# Problem
Please set down only the lines running from the one with "Số 36 ngõ 131" through the last line of the entries, exactly as written and without any pictures.

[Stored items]

-*-

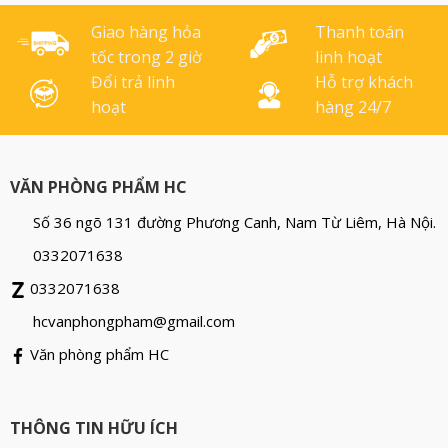
200mm rất phù hợp với
các công trình [...]
Giao hàng hỏa
Thanh toán
tốc trong 2 giờ
linh hoạt
Đổi trả linh
Hỗ trợ khách
hoạt
hàng 24/7
VĂN PHÒNG PHẨM HC
Số 36 ngõ 131 đường Phương Canh, Nam Từ Liêm, Hà Nội.
0332071638
0332071638
hcvanphongpham@gmail.com
Văn phòng phẩm HC
THÔNG TIN HỮU ÍCH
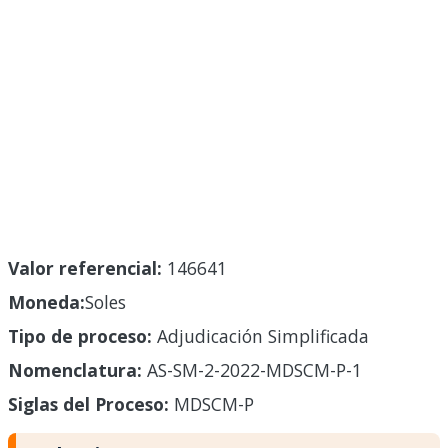
Valor referencial:
146641
Moneda:
Soles
Tipo de proceso:
Adjudicación Simplificada
Nomenclatura:
AS-SM-2-2022-MDSCM-P-1
Siglas del Proceso:
MDSCM-P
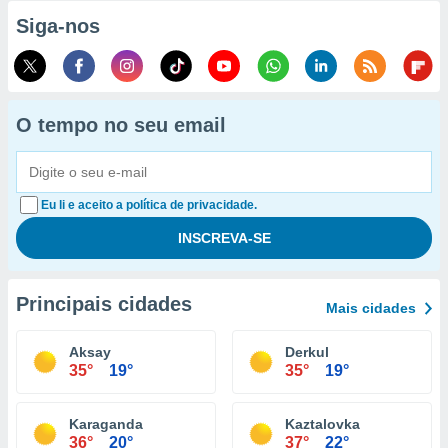
Siga-nos
O tempo no seu email
Eu li e aceito a política de privacidade.
Principais cidades
Mais cidades
Aksay
Derkul
35°
19°
35°
19°
Karaganda
Kaztalovka
36°
20°
37°
22°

-*-

# Task response
Số 36 ngõ 131 đường Phương Canh, Nam Từ Liêm, Hà Nội.
0332071638
0332071638
hcvanphongpham@gmail.com
Văn phòng phẩm HC
THÔNG TIN HỮU ÍCH
Valor referencial:
146641
Moneda:
Soles
Tipo de proceso:
Adjudicación Simplificada
Nomenclatura:
AS-SM-2-2022-MDSCM-P-1
Siglas del Proceso:
MDSCM-P
Siga-nos
O tempo no seu email
Eu li e aceito a política de privacidade.
Principais cidades
Mais cidades
Aksay
Derkul
35°
19°
35°
19°
Karaganda
Kaztalovka
36°
20°
37°
22°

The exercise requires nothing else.